Prompt — Please repeat the lines below, exactly and only, from the one that holds "Σεμινάρια για ψυχιάτρους" through the one that holds "Lisää tietoa".

Information provided —
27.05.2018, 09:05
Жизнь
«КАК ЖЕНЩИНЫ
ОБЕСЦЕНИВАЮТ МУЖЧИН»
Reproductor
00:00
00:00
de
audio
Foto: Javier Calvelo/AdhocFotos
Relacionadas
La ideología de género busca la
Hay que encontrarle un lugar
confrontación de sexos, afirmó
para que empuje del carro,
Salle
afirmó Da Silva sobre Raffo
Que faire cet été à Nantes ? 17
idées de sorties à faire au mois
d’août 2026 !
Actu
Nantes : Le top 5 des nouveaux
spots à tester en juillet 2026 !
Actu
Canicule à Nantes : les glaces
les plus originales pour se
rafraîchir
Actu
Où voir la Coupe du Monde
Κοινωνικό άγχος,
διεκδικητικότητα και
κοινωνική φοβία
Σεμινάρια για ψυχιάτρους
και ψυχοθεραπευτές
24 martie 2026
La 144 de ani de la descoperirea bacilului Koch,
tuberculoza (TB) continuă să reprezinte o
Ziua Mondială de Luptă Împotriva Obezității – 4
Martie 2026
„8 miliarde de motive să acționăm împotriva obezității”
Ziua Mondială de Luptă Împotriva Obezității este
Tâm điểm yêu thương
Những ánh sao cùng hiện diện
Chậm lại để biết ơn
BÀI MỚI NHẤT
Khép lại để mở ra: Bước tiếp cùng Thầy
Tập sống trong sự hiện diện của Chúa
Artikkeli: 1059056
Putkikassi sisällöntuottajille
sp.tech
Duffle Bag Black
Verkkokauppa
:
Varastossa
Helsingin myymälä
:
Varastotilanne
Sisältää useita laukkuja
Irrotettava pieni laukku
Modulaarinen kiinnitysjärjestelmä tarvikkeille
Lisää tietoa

--

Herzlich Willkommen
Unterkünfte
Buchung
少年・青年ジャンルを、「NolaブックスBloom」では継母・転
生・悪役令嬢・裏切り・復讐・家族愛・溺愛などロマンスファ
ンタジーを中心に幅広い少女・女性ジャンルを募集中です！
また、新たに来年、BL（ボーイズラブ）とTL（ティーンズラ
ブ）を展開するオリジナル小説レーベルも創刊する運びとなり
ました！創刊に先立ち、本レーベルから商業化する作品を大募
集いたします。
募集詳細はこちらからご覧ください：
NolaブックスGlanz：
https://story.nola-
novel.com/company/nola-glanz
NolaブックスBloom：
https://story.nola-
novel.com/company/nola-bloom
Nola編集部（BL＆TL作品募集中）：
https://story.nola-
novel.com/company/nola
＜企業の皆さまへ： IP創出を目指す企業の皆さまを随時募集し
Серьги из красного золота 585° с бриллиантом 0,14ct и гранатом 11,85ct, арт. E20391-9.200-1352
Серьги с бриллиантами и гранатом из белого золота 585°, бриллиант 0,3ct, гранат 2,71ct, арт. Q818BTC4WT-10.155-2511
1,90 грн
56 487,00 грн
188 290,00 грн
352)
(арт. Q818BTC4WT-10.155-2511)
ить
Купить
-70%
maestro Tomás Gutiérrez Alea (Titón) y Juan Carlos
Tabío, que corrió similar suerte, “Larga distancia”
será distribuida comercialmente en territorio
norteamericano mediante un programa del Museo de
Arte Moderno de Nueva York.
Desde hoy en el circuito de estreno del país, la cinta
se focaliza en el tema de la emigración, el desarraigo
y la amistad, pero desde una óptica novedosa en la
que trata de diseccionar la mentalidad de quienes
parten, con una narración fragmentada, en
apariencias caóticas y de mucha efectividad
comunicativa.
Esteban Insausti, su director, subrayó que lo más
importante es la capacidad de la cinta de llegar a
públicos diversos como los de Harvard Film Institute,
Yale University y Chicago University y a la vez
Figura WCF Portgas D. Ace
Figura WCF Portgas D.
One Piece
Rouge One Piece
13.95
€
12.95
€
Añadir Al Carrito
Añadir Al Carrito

---

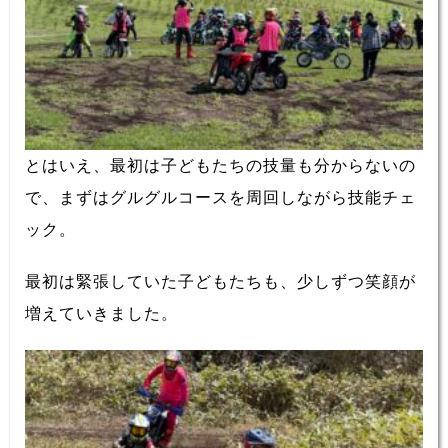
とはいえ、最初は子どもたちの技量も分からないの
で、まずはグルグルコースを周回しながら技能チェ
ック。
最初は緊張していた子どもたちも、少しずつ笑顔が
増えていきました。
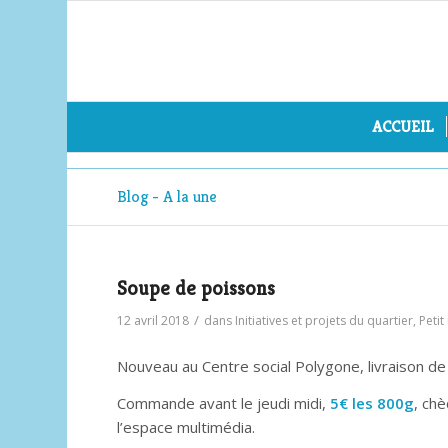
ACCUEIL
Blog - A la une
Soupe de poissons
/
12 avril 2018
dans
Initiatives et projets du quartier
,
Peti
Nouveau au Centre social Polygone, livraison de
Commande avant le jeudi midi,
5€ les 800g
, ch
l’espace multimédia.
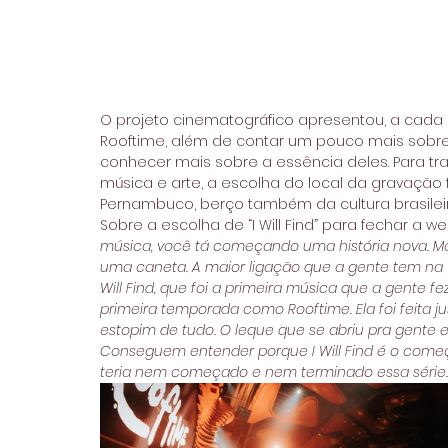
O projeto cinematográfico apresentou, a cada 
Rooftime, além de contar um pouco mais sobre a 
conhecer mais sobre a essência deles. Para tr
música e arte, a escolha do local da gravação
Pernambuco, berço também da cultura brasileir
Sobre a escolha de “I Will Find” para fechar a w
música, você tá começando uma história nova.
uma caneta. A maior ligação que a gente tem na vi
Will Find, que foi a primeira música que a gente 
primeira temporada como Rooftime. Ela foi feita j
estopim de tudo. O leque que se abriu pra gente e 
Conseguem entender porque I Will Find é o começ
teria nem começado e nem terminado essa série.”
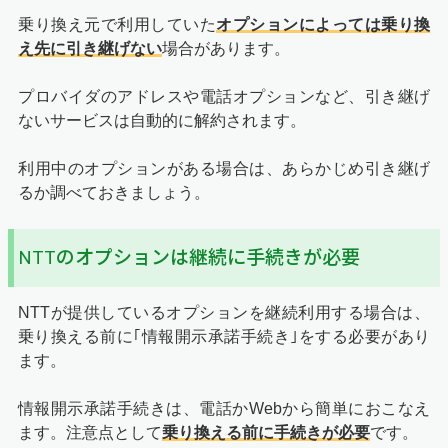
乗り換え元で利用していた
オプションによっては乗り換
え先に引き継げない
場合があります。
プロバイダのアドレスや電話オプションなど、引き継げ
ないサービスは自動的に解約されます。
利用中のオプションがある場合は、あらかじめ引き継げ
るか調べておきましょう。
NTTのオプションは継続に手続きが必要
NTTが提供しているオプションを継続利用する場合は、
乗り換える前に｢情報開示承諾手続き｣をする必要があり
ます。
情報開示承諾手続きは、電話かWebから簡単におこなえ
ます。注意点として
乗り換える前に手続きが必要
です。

Finished task —
Σεμινάρια για ψυχιάτρους
και ψυχοθεραπευτές
24 martie 2026
La 144 de ani de la descoperirea bacilului Koch,
tuberculoza (TB) continuă să reprezinte o
Ziua Mondială de Luptă Împotriva Obezității – 4
Martie 2026
„8 miliarde de motive să acționăm împotriva obezității”
Ziua Mondială de Luptă Împotriva Obezității este
Tâm điểm yêu thương
Những ánh sao cùng hiện diện
Chậm lại để biết ơn
BÀI MỚI NHẤT
Khép lại để mở ra: Bước tiếp cùng Thầy
Tập sống trong sự hiện diện của Chúa
Artikkeli: 1059056
Putkikassi sisällöntuottajille
sp.tech
Duffle Bag Black
Verkkokauppa
:
Varastossa
Helsingin myymälä
:
Varastotilanne
Sisältää useita laukkuja
Irrotettava pieni laukku
Modulaarinen kiinnitysjärjestelmä tarvikkeille
Lisää tietoa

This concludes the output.